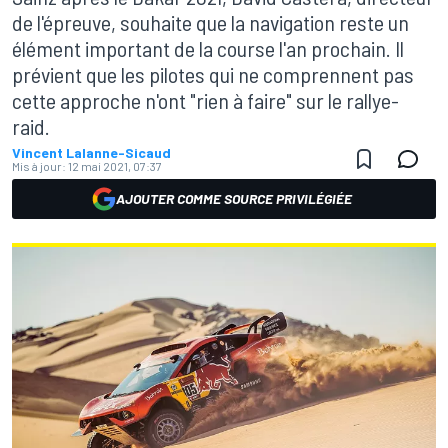
de l'épreuve, souhaite que la navigation reste un
élément important de la course l'an prochain. Il
prévient que les pilotes qui ne comprennent pas
cette approche n'ont "rien à faire" sur le rallye-
raid.
Vincent Lalanne-Sicaud
Mis à jour:
12 mai 2021, 07:37
AJOUTER COMME SOURCE PRIVILÉGIÉE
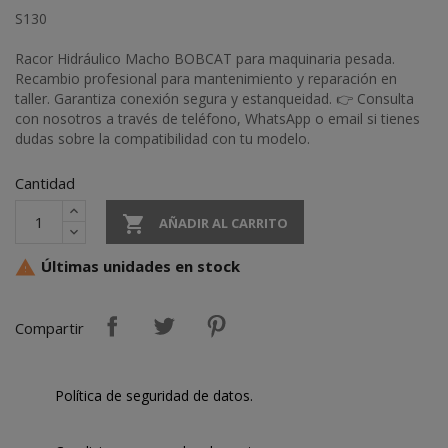
S130
Racor Hidráulico Macho BOBCAT para maquinaria pesada.
Recambio profesional para mantenimiento y reparación en
taller. Garantiza conexión segura y estanqueidad. 👉 Consulta
con nosotros a través de teléfono, WhatsApp o email si tienes
dudas sobre la compatibilidad con tu modelo.
Cantidad

AÑADIR AL CARRITO
Últimas unidades en stock

Compartir
Política de seguridad de datos.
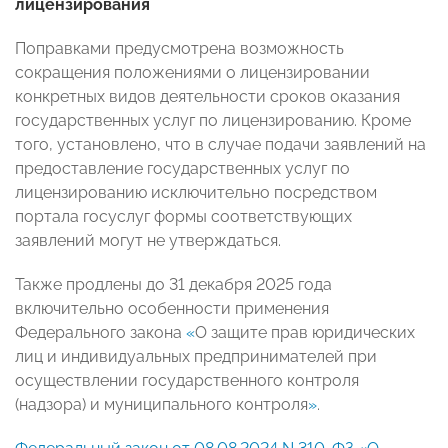
лицензирования
Поправками предусмотрена возможность
сокращения положениями о лицензировании
конкретных видов деятельности сроков оказания
государственных услуг по лицензированию. Кроме
того, установлено, что в случае подачи заявлений на
предоставление государственных услуг по
лицензированию исключительно посредством
портала госуслуг формы соответствующих
заявлений могут не утверждаться.
Также продлены до 31 декабря 2025 года
включительно особенности применения
Федерального закона
«
О защите прав юридических
лиц и индивидуальных предпринимателей при
осуществлении государственного контроля
(надзора) и муниципального контроля
»
.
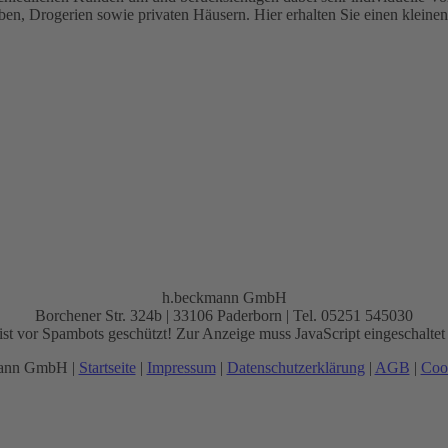
ben, Drogerien sowie privaten Häusern. Hier erhalten Sie einen kleine
h.beckmann GmbH
Borchener Str. 324b | 33106 Paderborn | Tel. 05251 545030
st vor Spambots geschützt! Zur Anzeige muss JavaScript eingeschaltet 
mann GmbH |
Startseite
|
Impressum
|
Datenschutzerklärung
|
AGB
|
Cook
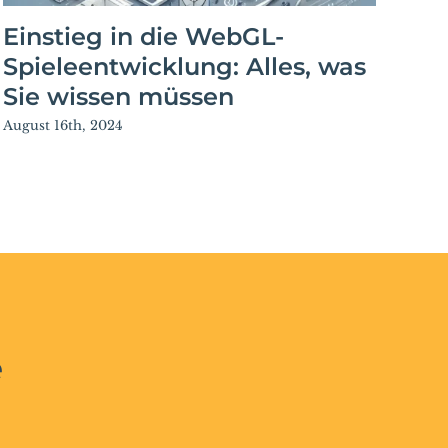
Einstieg in die WebGL-
9 
Spieleentwicklung: Alles, was
Ei
Sie wissen müssen
Sept
August 16th, 2024
e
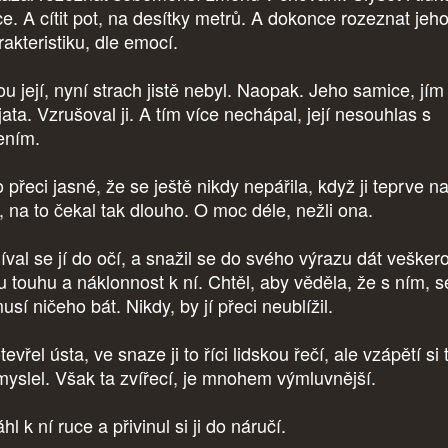
ce. A cítit pot, na desítky metrů. A dokonce rozeznat jeh
akteristiku, dle emocí.
ou její, nyní strach jistě nebyl. Naopak. Jeho samice, jím
ata. Vzrušoval ji. A tím více nechápal, její nesouhlas s
ením.
 přeci jasné, že se ještě nikdy nepářila, když ji teprve na
n, na to čekal tak dlouho. O moc déle, nežli ona.
íval se jí do očí, a snažil se do svého výrazu dát vešker
u touhu a náklonnost k ní. Chtěl, aby věděla, že s ním, s
sí ničeho bát. Nikdy, by jí přeci neublížil.
evřel ústa, ve snaze ji to říci lidskou řečí, ale vzápětí si 
myslel. Však ta zvířecí, je mnohem výmluvnější.
hl k ní ruce a přivinul si ji do náručí.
........
* [The problem] Within the data above, repeat exactly the lines from the one bearing "con nosotros a" through the one bearing "přeci jasné, že". Include no pictures and nothing else.

* [Answer to the exercise]
con nosotros a través de teléfono, WhatsApp o email si tienes
dudas sobre la compatibilidad con tu modelo.
Cantidad

AÑADIR AL CARRITO
Últimas unidades en stock

Compartir
Política de seguridad de datos.
лицензирования
Поправками предусмотрена возможность
сокращения положениями о лицензировании
конкретных видов деятельности сроков оказания
государственных услуг по лицензированию. Кроме
того, установлено, что в случае подачи заявлений на
предоставление государственных услуг по
лицензированию исключительно посредством
портала госуслуг формы соответствующих
заявлений могут не утверждаться.
Также продлены до 31 декабря 2025 года
включительно особенности применения
Федерального закона
«
О защите прав юридических
лиц и индивидуальных предпринимателей при
осуществлении государственного контроля
(надзора) и муниципального контроля
»
.
ben, Drogerien sowie privaten Häusern. Hier erhalten Sie einen kleine
h.beckmann GmbH
Borchener Str. 324b | 33106 Paderborn | Tel. 05251 545030
st vor Spambots geschützt! Zur Anzeige muss JavaScript eingeschaltet 
mann GmbH |
Startseite
|
Impressum
|
Datenschutzerklärung
|
AGB
|
Cook
Einstieg in die WebGL-
9 
Spieleentwicklung: Alles, was
Ei
Sie wissen müssen
Sept
August 16th, 2024
e
ce. A cítit pot, na desítky metrů. A dokonce rozeznat jeh
akteristiku, dle emocí.
ou její, nyní strach jistě nebyl. Naopak. Jeho samice, jím
ata. Vzrušoval ji. A tím více nechápal, její nesouhlas s
ením.
 přeci jasné, že se ještě nikdy nepářila, když ji teprve na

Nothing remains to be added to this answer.